Sure enough. On the floor, scattered between barely burnt cigarettes are little lumps of wax. Lisa stands and opens her fridge. She extracts a cardboard box and opens it to reveal three long stick candles. She takes a candle and runs a fingernail down its smooth surface, scratches a canyon into its flesh until the space between her finger and her nail is packed with wax.
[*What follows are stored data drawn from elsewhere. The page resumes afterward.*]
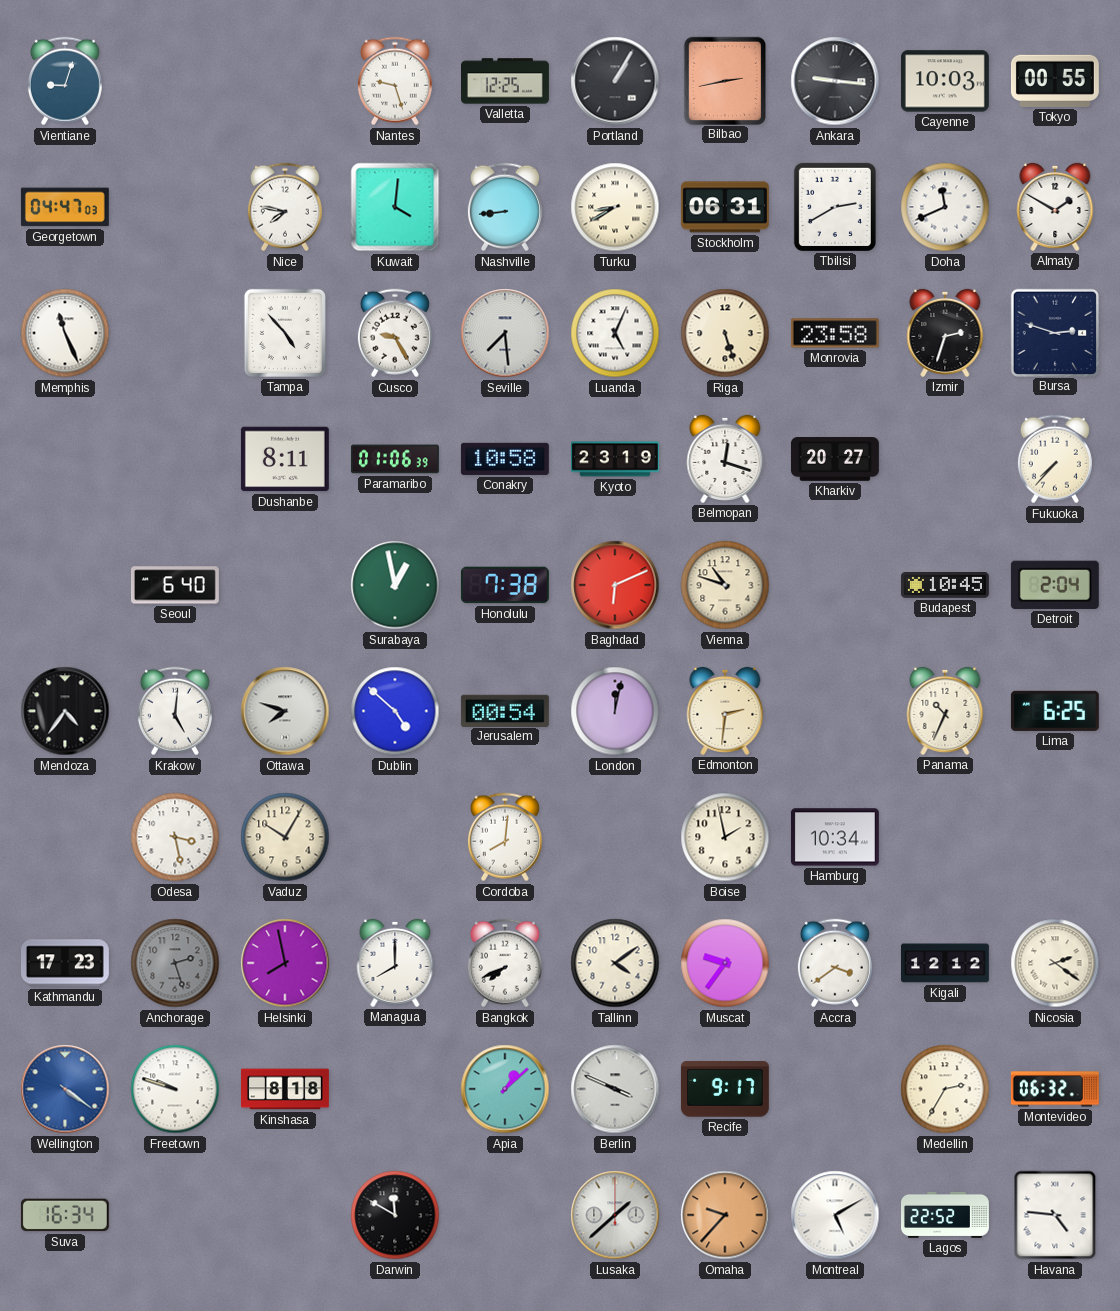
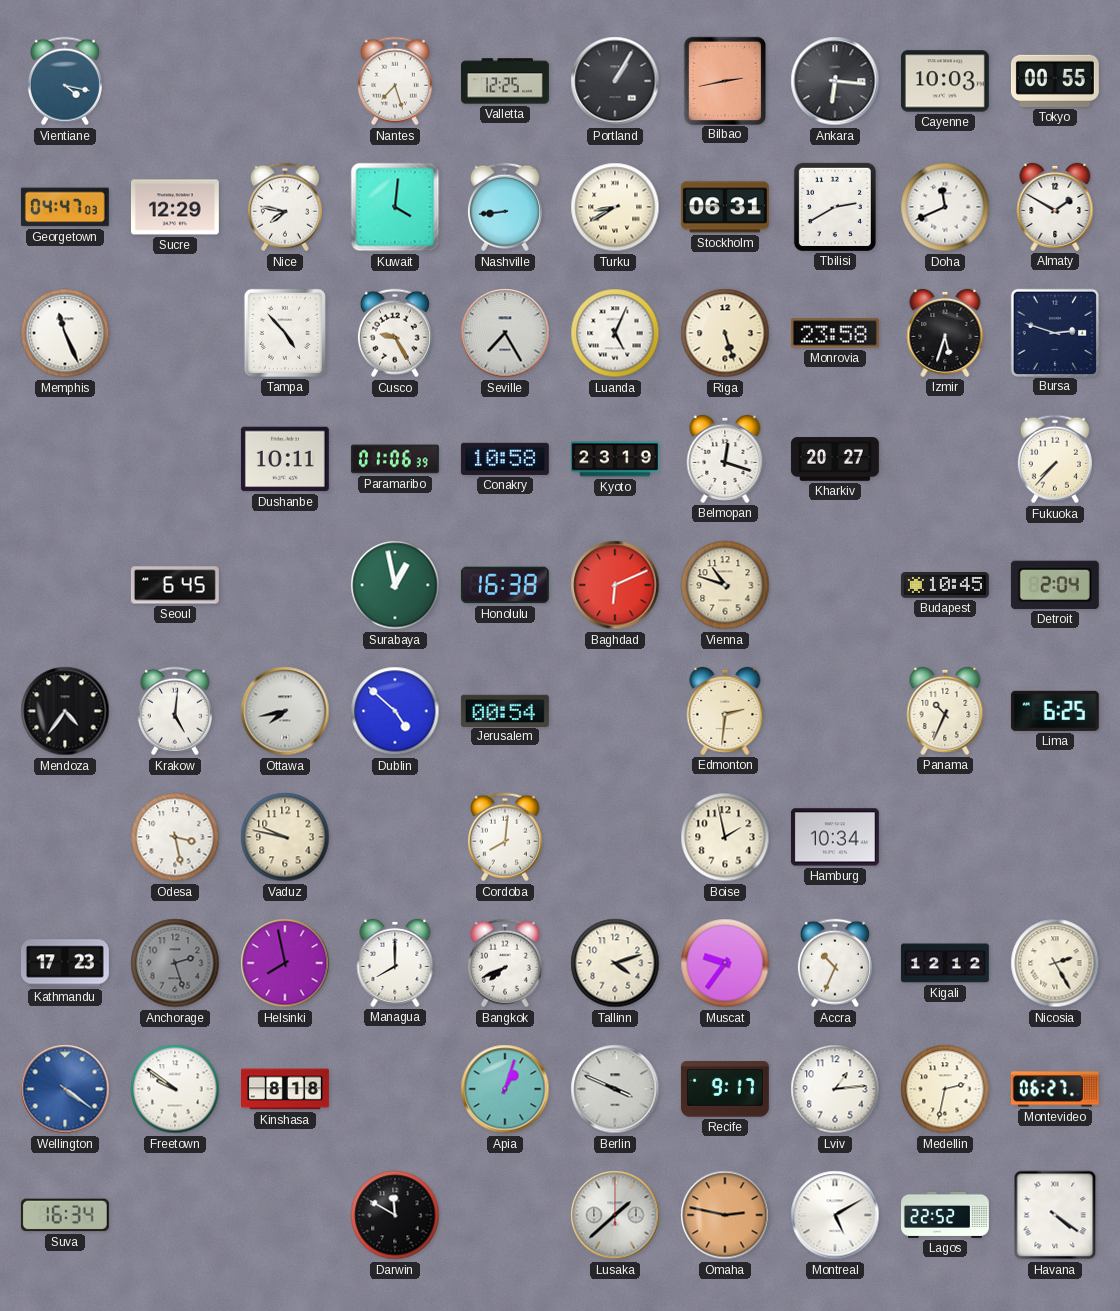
Vientiane: 9:03 -> 4:17
Nantes: 9:27 -> 7:27
Ankara: 9:16 -> 6:16
Sucre: none -> 12:29
Seville: 7:29 -> 7:25
Izmir: 2:33 -> 5:33
Dushanbe: 8:11 -> 10:11
Seoul: 6:40 -> 6:45
Honolulu: 7:38 -> 16:38
Ottawa: 7:48 -> 7:43
London: 12:02 -> none
Vaduz: 10:05 -> 9:47
Tallinn: 4:09 -> 4:12
Accra: 3:39 -> 10:34
Nicosia: 2:21 -> 2:25
Freetown: 9:48 -> 9:51
Apia: 1:08 -> 1:03
Lviv: none -> 1:14
Medellin: 2:35 -> 2:32
Montevideo: 06:32 -> 06:27
Omaha: 9:37 -> 2:47
Havana: 4:46 -> 4:21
Then she lifts the stick to her lips. I wince. She takes a sharp bite from the top. Chews. I imagine the wax gluing itself to her teeth, rolling into balls on her tongue. She swallows and takes another bite. I watch her finish the entire stick. Then she reaches into her mouth, pinches her fingers, and slowly extracts the wick, a long string, from her lips like a magician pulling a scarf from his sleeve. She ties the string in in a knot and slips it onto her wrist.
It’s so the hospital folk know how many I’ve eaten, she explains.
When my mother died, a suicide, at age 60, Lisa begged to have her cremated against her wishes. I eventually agreed to pretend I didn’t know she always wanted to be buried. We received the ashes in two identical urns, one for my sister and the other for me. I kept mine on the mantel. Lisa ate hers for dinner.
And now my sister sits in her living room, perched on a couch so sagging it smiles, and she bites into candles like chocolate bars, savouring the flavour of Fresh Linen or Summer Breeze.
Her husband died in a mine blast last month, and I know she will eat candles until the wax fills her insides and becomes her. Until her body becomes a statue fit for a Vegas museum. I take my phone and type up a Wikipedia page titled: Dangers of Wax Ingestion.
I found her writhing on the carpet, clutching her stomach, groaning bovine. Her lips looked rotten with black and she was drooling dark bubbles like something possessed. What happened? I asked. What’s wrong?
Lisa, nearly unconscious, I ate Mum.
There was already a Wikipedia page for that.
Aha! I got it!
I click publish and look up from the screen to investigate the source of Lisa’s glee. But before I can stop her, she sets her wedding ring on her tongue, closes her lips, and swallows.